Highlighting tenets of the artist’s practice — manual construction, spatial choreography, repetition, formalism, illusion — many of his pieces are refabricated without preciousness, substantiating his take on art as a process rather than a static object. The plainspoken architectural elements of three L beams in the first room, in pilgrim gray, carefully lit to emphasize their angles, seem to double down on radical simplification, but also highlight the dangers of being too trusting of any point of reference.

Rigid materials give way to soft ones in the next room, notably felt, which Morris hung directly on the wall and relished for its lack of fixity, cresting and pleating in cut forms reminiscent of slatted blinds and, in a more ribbony decoupage, an arachnid silhouette. Further on, the loose installation of assorted shapes and materials in Untitled (Scatter Piece) (1968–69/2009) transgressively cedes control, with Morris providing certain directives for resurrection but leaving mise-en-scène to chance and curatorial discretion. The exhibition concludes with an installation of timber and mirrors (Portland Mirrors, 1977) calculated to establish spatial parameters as unexpectedly shifty.
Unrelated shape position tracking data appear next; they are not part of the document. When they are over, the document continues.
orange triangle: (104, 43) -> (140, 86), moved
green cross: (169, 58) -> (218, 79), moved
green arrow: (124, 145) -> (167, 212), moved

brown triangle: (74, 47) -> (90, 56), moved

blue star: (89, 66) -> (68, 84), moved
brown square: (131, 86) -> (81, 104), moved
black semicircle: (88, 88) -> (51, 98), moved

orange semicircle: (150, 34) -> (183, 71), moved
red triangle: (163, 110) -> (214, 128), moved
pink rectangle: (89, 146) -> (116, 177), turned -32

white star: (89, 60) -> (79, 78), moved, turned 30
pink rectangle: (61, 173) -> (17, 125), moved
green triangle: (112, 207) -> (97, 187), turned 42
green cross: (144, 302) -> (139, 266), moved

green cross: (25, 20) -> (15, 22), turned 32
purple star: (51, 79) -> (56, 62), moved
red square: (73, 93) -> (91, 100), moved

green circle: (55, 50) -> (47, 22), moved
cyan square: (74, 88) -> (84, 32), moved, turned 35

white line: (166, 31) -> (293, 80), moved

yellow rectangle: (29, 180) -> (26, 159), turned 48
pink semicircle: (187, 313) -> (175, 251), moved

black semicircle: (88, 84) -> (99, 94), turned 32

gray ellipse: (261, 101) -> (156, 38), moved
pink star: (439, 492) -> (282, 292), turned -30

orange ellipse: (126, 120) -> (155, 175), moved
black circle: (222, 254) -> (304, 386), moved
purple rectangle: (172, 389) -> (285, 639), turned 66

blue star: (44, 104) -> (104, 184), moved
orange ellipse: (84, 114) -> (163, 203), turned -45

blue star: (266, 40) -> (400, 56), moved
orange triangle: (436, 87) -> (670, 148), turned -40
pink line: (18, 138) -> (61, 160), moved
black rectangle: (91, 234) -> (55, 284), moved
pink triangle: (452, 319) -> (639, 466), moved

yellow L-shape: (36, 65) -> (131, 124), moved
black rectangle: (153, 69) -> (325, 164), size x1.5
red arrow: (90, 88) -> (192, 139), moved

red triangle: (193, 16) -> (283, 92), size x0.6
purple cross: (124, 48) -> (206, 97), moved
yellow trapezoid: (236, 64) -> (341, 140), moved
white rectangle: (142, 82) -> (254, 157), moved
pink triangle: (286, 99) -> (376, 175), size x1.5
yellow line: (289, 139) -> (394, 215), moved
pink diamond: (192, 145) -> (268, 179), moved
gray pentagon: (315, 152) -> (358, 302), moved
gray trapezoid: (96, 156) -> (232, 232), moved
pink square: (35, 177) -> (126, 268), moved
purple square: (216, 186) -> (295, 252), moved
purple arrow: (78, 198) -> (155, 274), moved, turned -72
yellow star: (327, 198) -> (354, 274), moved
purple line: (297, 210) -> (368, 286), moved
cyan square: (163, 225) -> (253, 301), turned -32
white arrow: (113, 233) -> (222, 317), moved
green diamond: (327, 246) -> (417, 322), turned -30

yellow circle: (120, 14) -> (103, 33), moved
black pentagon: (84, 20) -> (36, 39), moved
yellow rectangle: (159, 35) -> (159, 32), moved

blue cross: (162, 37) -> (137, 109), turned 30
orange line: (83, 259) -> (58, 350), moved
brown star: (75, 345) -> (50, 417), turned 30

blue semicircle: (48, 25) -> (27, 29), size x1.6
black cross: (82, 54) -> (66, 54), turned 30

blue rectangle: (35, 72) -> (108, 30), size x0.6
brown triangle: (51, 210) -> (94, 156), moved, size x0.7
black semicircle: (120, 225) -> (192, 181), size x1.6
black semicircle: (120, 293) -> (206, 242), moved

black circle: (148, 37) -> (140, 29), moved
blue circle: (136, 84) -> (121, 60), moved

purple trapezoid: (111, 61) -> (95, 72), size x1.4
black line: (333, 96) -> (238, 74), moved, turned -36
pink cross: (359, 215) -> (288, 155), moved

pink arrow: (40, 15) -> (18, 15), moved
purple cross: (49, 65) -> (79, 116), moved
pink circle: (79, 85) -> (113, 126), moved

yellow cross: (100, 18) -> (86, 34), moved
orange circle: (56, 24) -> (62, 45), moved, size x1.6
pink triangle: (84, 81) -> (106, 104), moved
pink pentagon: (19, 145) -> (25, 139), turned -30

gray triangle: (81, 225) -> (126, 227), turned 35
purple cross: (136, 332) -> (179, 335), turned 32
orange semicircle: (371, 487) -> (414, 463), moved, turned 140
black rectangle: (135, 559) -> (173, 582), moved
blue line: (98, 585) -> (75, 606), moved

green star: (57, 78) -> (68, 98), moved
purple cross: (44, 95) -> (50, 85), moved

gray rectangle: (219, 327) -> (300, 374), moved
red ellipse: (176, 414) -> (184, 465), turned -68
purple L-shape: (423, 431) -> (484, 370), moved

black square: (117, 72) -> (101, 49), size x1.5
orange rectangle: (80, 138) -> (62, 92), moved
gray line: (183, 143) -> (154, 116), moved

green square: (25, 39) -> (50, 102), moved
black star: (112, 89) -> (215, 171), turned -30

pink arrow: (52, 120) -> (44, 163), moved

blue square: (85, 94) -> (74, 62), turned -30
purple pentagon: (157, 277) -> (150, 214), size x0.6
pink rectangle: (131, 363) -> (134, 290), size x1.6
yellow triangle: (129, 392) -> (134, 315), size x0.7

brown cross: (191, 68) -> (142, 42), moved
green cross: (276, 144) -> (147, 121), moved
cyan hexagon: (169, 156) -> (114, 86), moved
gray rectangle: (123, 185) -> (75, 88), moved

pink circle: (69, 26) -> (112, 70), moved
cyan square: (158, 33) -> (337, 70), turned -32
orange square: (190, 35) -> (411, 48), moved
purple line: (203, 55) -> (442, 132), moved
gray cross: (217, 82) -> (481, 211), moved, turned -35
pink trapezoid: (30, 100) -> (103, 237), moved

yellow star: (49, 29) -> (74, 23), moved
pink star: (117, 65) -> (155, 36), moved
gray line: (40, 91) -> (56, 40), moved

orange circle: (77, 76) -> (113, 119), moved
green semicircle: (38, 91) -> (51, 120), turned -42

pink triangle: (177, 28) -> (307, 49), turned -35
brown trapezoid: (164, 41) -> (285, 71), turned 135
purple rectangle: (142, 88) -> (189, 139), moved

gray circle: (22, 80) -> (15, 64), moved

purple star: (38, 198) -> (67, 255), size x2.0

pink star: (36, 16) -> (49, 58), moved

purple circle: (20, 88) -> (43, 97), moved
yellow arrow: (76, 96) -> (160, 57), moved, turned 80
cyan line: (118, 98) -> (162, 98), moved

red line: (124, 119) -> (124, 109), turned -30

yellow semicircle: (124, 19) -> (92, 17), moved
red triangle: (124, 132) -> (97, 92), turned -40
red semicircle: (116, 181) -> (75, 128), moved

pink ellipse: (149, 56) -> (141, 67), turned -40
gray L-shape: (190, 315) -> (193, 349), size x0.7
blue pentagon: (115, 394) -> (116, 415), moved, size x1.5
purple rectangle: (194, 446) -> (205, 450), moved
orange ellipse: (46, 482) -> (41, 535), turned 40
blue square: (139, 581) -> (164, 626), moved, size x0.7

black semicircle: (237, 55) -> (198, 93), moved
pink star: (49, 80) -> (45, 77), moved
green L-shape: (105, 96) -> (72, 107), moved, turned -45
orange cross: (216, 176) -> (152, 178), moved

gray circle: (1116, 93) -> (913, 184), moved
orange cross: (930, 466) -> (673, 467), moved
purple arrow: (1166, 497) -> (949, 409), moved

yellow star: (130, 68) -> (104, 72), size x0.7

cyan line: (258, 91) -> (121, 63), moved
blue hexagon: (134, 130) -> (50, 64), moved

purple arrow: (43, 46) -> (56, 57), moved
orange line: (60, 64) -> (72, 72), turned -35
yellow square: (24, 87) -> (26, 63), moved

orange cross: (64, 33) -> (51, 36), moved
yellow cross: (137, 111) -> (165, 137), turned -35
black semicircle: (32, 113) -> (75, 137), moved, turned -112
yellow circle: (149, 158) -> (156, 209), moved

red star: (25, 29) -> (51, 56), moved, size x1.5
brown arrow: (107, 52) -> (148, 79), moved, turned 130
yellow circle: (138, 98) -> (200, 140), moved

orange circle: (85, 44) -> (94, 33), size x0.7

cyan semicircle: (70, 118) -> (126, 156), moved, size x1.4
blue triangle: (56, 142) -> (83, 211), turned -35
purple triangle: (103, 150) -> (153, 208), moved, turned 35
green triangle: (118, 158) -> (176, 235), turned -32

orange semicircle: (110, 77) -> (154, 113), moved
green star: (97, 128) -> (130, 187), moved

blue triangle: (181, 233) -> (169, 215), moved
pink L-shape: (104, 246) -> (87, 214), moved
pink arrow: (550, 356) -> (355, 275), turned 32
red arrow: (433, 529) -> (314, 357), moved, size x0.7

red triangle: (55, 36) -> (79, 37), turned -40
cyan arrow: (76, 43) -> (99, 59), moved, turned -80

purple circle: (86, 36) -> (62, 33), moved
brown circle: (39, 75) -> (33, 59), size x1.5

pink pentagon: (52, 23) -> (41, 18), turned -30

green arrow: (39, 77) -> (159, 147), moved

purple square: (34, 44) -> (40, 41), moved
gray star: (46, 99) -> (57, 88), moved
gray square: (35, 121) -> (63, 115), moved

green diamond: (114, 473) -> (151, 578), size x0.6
Morris’s 1969 black-and-white film Mirror, screened adjacently, further crystallizes the fickle nature of perspective. The camera captures him in a field, holding up a rectangular mirror which in turn reproduces — and unevenly frames — an outdoor panorama of snow and trees. He retreats backward, confounding the planes of vision. As he withdraws into the horizon, the mirror increasingly abstracts the world before him into something almost featureless, and little more than speculative.